Groundbreaking research is underway at the Australian Institute of Sport’s (AIS) Combat Centre, part of studies by physiologists from the University of Canberra (UC) , that literally gives the red light to athletes that have suffered too severe a head-knock.
“The capacity we have with technology now for miniaturisation, producing accelerometers, which measure changes in movement very quickly can now be made in incredibly small devices,” UC’s Gordon Waddington said.
The device, which can be fitted to any athlete’s headgear without impacting performance, can measure the impact of a blow to the head.
It indicates the force of the blow by flashing green, orange, or red in order of severity.
The technology is in its infancy but is the first in what is sure to be a long line of devices aiming to protect players from repetitive concussions.
An inquiry into the recent spate of suicides among fly-in, fly-out (FIFO) workers in Western Australia is increasingly likely after a parliamentary motion introduced by Labor won Liberal backing.
Labor had called on the Education and Health Parliamentary Standing Committee to look into the reasons behind nine deaths over 12 months.
Three major unions have also issued a joint statement supporting an inquiry.
Committee chair and Liberal MP Graham Jacobs said he wanted to begin an inquiry as soon as possible.
His Liberal colleague and fellow committee member, Rob Johnson, said the motion should receive parliamentary support in the coming week.
Mr Johnson said the inquiry could look at whether resources companies could do more to address the issue.
Mr Johnson said the inquiry would look at how FIFO workers could be supported.
In a statement calling for the inquiry, WA state secretary of the Australian Metal Workers Union (AMWU) Steve McCartney said nine suicides in 12 months could only be described as a “crisis”.
“But even that tragic figure fails to capture the full extent of the FIFO lifestyle’s disruptive impact on Western Australian families,” he said.
“The FIFO industry is a vital and growing part of the WA economy, making it even more important to understand the challenges and long-term impacts of the FIFO lifestyle.”
Imagine walking into a hospital and being charged more than $10,000 for a blood test to check your cholesterol level. And going to another hospital in the same state and being charged $10 for the exact same blood test. That’s what a team led by a University of California San Francisco researcher found when it looked at the prices California hospitals charge for 10 common blood tests.

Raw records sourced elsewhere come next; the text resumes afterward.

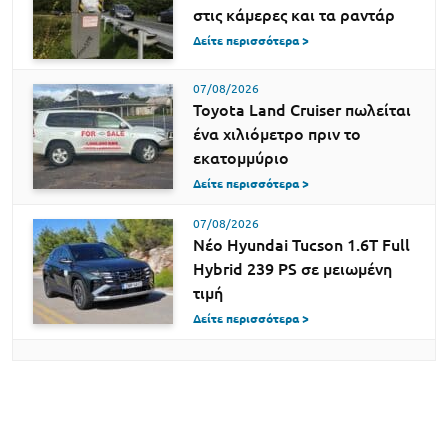
στις κάμερες και τα ραντάρ
Δείτε περισσότερα >
07/08/2026
Toyota Land Cruiser πωλείται
ένα χιλιόμετρο πριν το
εκατομμύριο
Δείτε περισσότερα >
07/08/2026
Νέο Hyundai Tucson 1.6T Full
Hybrid 239 PS σε μειωμένη
τιμή
Δείτε περισσότερα >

Researchers studied charges for a variety of tests at 160 to 180 California hospitals in 2011 and found a huge variation in prices. The median charge for a basic metabolic panel, which measures sodium, potassium and glucose levels, among other indicators, was $214. But hospitals charged from $35 to $7,303, depending on the facility. None of the hospitals were identified.
The biggest range involved charges for a lipid panel, a test that measures cholesterol and triglycerides, a type of fat (lipid), in the blood. The median charge was $220, but costs ranged from a minimum of $10 to a maximum of $10,169. Yes, more than $10,000 for a blood test that doctors typically order for older adults, to check their cholesterol levels.
The smallest range in charges was for a blood test that checks for a protein that signals for muscle inflammation. It cost $10 to $628.
The study was published Friday in the British Medical Journal Open.
Senior researcher Renee Hsia, associate professor of emergency medicine at UCSF and director of health policy studies at the Department of Emergency Medicine, studies disparities in health costs. But even Hsia, who is also an emergency physician at San Francisco General Hospital, was taken aback at the differences.